Let me get this in before the eventual lock...
I find it highly amusing that many of the complaints launched against 3e and 4e are blatantly in 1e or 2e, but often "ignored" by the rose-tinted glass of nostalgia.
To Wit:
Game-slowing subsystems: Sure, grapple was a pain and nobody ever remembered the steps to it, but did you ever try to punch/wrestle without the book open? Or Turn Undead?
Power Escalation via Supplements: Ever heard of Unearthed Arcana? Complete Book of Elves?
Meta-gaming: The Tomb of Horrors was a metagame-laden module. The puzzles didn't care if you were 1st level or a demi-god, just how smart the player was.
Role-Playing Vs. Combat Rules: Open Up your PHB for any edition. How many pages are devoted to combat resolution (including combat-use magic)? How many are there for skill use, social encounters, or "role-playing" concerns?

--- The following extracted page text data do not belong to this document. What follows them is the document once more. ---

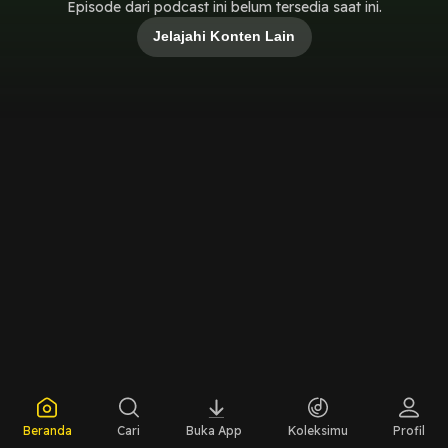
Episode dari podcast ini belum tersedia saat ini.
Jelajahi Konten Lain
Beranda
Cari
Buka App
Koleksimu
Profil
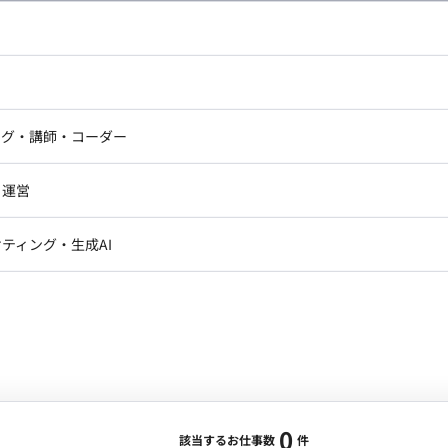
し広い条件設定で検索してみてください。
ドエンジニア
フロントエンジニア
ニア・Androidエンジニア
ゲームプログラマ・エンジニ
アートディレクター・クリエイ
ナー・UI/UXデザイナー
ンジニア
セキュリティエンジニア
ング・講師・コーダー
ター
ジニア・テクニカルサポート
AIエンジニア・機械学習エン
ー
Webライター
クデザイナー・CGデザイナー・イ
ジニア・Androidエンジニア
ゲームプログラマ・エンジニア
・運営
ター
ンジニア・テクニカルサポート
AIエンジニア・機械学習エンジニア
訳・その他ライター
レクター・プロデューサー・プロジェ
データアナリスト・データサ
ティング・生成AI
ジャー
・メディア運用
DX推進
ン
Unity
Objective-C
Python
ンサルタント・ITコンサルタント
ント・企画・セールス
採用・組織開発・制度設計
エンジニアリング
0
該当するお仕事数
件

Similarity: "Hi! I'm a fighter. I'm specialized in bastard sword." "Hi, I'm also a fighter, I'm specialized in battle axe".
Magical Item Dependency: Because the classes typically only had a few options for customization (choice of weapon spec, % of thief skills, rangers favored foe) most characters depended on magical items to make the different from one another mechanically. A high-level fighter stripped of everything wasn't much better than a low-level fighter, just better at hitting and taking damage. Compare with a high-level mage vs. a low level mage without gear. No contest.
Magical Item Acquisition and Leveling Speed: I recall someone long ago disproved the myth of 1e or 2e's "low magic item" and "slow leveling" myth. Both were only possible with DM intervention (giving out less treasure, no XP for GP), which puts it into the realm of houserule, and similar houserules can and do exist for 3e on as well.
Metagamism, Redux: Wait, if I'm an elf, I can be a mage, thief, or fighter, but I can't be a druid, bard or paladin. I can be a fighter/mage (earning XP at the same time in two classes) and ignore the penalty to casting in armor, but if I was a human and dual-classed (fighter into mage) I couldn't cast in armor, and never level up in fighter again? How is that balanced? Oh, right, I'll magically stop earning XP after a certain point, negating the sole-purpose for adventuring.
So in the end, I guess I don't see many of those criticisms launched against the post-TSR editions can't be retroactively applied to earlier ones as well.